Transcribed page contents
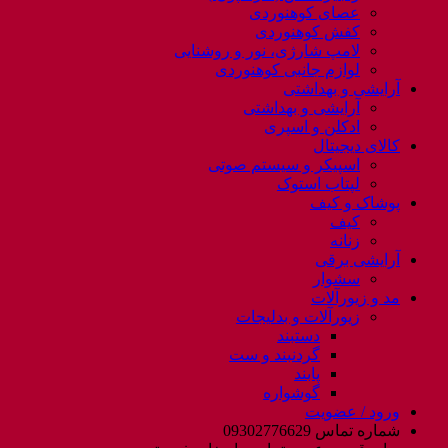
عصای کوهنوردی
کفش کوهنوردی
لامپ شارژی، نور و روشنایی
لوازم جانبی کوهنوردی
آرایشی و بهداشتی
آرایشی و بهداشتی
ادکلن و اسپری
کالای دیجیتال
اسپیکر و سیستم صوتی
لپتاب استوک
پوشاک و کیف
کیف
زنانه
آرایشی برقی
سشوار
مد و زیورآلات
زیورآلات و بدلیجات
دستبند
گردنبند و ست
پابند
گوشواره
ورود / عضویت
شماره تماس 09302776629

◆ Exercise:
Each line that contains the string "کوهنوردی" should be copied from the data above.

◆ Solution for this exercise:
عصای کوهنوردی
کفش کوهنوردی
لوازم جانبی کوهنوردی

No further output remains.